Nowhere in this piece does Foley suggest that the legislation (or the veto) violates a constitutional right. She is telling is that the spirit in which the veto was exercised violated the President's oath of office to preserve, protect and defend the Constitution. These are two entirely different things. So if this is your objection to her piece, you are wrestling a straw man and really missing her entire point.

July 28, 2006  

The comment regarding sec. 5 of the 14th illustrates well how the critics of this interesting op-ed just don't get it. Let's take section 5. Say Congress passes a bill to prohibit some specific type/manifestation of sexual discrimination. Then let's say the President vetos this legislation, stating publicly that he is doing so because he believes that men and women are not equal-- that God did not make them so, so this bill violates his moral beliefs in this regard.
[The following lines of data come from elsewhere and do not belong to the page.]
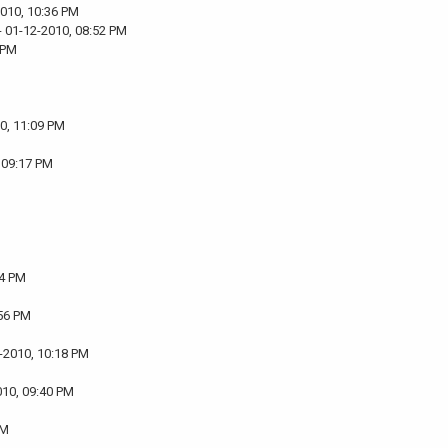
2010, 10:36 PM
- 01-12-2010, 08:52 PM
 PM
0, 11:09 PM
 09:17 PM
24 PM
:56 PM
-2010, 10:18 PM
010, 09:40 PM
PM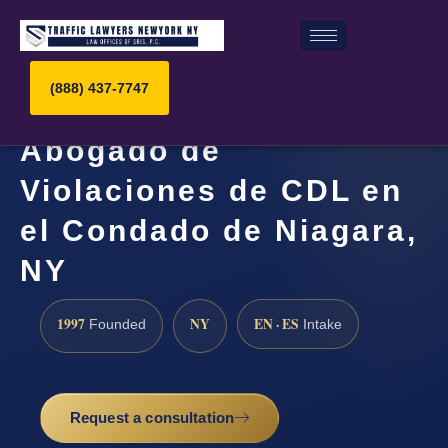
(888) 437-7747
Abogado de
Violaciones de CDL en
el Condado de Niagara,
NY
1997
NY
EN · ES
Founded
Intake
Request a consultation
Obviously the Constitution, as interpreted by the Supreme Court, protects (by intermediate scrutiny of gender-based distinctions) individuals on the basis of gender. The President's stated reason for vetoing the bill (passed pursuant to its sec. 5 power) is obviously at odds with the Constituiton as stated by the Court. This presents the same scenario that the op-ed addresses. And just like the op-ed, the point is the same. A President who exercises the veto power to further personal moral agendas rather than honoring the individual liberties protected by the Constiution is forgetting his/her oath of office.

July 28, 2006  

Wow-great op-ed! I've read all the comments-- including criticisms-- but have to say that I side with Foley. I agree with earlier comments that the critics are wrestling straw men. Foley is clearly not claiming that the funding bill itself had anything to do with the liberty interest identified in Roe and Casey, etc. Instead, she argues that the Chief Executive, by exercising the veto power based solely on moral opposition to the idea that "legal" life begins post-viability, sends a strong message to many Americans that the Court's ideas about when "life" begins for constituitonal purposes is a bunch of baloney. It is this deeper message-- the heart of the theory of this piece-- that is so disconcerting. Interesting angle; worth posting and has generated some good debate.